Re: [PATCH RFC 1/1] mm/filemap: handle large folio split race in page cache lookups

Next message: Luca Leonardo Scorcia: "[PATCH] dt-bindings: display: panel: Document the rotation property"
Previous message: Nathan Chancellor: "Re: linux-next: manual merge of the kvm-x86 tree with the tip tree"
In reply to: Chris J Arges: "[PATCH RFC 1/1] mm/filemap: handle large folio split race in page cache lookups"
Next in thread: Kiryl Shutsemau: "Re: [PATCH RFC 1/1] mm/filemap: handle large folio split race in page cache lookups"
Messages sorted by: [ date ] [ thread ] [ subject ] [ author ]

From: Matthew Wilcox

Date: Thu Mar 05 2026 - 14:27:09 EST

On Thu, Mar 05, 2026 at 12:34:33PM -0600, Chris J Arges wrote:
> We have been hitting VM_BUG_ON_FOLIO(!folio_contains(folio, index)) in
> production environments. These machines are using XFS with large folio
> support enabled and are under high memory pressure.
>
> >From reading the code it seems plausible that folio splits due to memory
> reclaim are racing with filemap_fault() serving mmap page faults.
>
> The existing code checks for truncation (folio->mapping != mapping) and
> retries, but there does not appear to be equivalent handling for the
> split case. The result is:
>
> kernel BUG at mm/filemap.c:3519!
> VM_BUG_ON_FOLIO(!folio_contains(folio, index), folio)

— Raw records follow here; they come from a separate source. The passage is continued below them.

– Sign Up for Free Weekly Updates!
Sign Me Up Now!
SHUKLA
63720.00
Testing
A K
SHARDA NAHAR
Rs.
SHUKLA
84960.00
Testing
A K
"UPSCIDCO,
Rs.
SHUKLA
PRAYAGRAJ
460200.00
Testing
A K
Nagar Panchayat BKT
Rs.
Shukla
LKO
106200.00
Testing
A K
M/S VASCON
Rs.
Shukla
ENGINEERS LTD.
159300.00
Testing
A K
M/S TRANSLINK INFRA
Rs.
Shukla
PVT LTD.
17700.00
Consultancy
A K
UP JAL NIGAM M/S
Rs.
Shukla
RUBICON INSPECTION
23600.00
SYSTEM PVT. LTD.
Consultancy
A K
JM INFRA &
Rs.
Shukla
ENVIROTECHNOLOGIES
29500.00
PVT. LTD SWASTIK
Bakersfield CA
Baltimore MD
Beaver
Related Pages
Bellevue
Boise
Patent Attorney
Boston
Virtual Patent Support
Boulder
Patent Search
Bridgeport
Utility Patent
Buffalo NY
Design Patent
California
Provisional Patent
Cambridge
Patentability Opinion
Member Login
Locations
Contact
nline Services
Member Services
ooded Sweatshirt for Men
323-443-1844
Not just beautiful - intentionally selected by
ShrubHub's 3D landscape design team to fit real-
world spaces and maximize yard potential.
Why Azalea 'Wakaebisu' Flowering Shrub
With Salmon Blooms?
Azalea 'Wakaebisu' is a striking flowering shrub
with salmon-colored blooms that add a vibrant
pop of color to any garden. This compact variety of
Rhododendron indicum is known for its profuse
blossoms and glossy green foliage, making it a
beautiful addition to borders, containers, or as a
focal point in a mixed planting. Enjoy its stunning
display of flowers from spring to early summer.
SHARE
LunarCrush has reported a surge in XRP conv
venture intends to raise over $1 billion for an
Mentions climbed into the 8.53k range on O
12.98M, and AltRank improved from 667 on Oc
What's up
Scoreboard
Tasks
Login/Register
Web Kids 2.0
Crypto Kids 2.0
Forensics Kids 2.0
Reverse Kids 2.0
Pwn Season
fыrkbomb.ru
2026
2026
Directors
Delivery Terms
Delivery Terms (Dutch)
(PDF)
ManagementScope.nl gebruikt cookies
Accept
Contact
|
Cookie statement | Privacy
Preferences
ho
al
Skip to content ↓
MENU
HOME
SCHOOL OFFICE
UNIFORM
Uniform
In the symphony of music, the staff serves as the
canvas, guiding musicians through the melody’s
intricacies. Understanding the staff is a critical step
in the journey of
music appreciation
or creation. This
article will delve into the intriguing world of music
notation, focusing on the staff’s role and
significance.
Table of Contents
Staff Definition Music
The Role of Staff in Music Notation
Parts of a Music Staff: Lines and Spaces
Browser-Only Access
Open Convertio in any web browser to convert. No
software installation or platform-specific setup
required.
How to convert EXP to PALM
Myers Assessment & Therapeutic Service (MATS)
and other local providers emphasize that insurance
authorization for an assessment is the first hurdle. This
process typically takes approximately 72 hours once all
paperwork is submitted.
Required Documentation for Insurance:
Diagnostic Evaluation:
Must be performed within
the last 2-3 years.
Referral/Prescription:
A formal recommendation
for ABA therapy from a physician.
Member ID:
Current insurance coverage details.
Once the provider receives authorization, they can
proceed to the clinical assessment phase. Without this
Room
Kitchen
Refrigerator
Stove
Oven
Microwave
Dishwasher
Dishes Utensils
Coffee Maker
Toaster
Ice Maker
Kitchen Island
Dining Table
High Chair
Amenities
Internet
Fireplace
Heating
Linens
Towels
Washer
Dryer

This didn't occur to me as a possibility because filemap_get_entry()
is _supposed_ to take care of it. But if this patch fixes it, then
we need to understand why it works.

folio_split() needs to be sure that it's the only one holding a reference
to the folio. To that end, it calculates the expected refcount of the
folio, and freezes it (sets the refcount to 0 if the refcount is the
expected value). Once filemap_get_entry() has incremented the refcount,
freezing will fail.

But of course, we can race. filemap_get_entry() can load a folio first,
the entire folio_split can happen, then it calls folio_try_get() and
succeeds, but it no longer covers the index we were looking for. That's
what the xas_reload() is trying to prevent -- if the index is for a
folio which has changed, then the xas_reload() should come back with a
different folio and we goto repeat.

So how did we get through this with a reference to the wrong folio?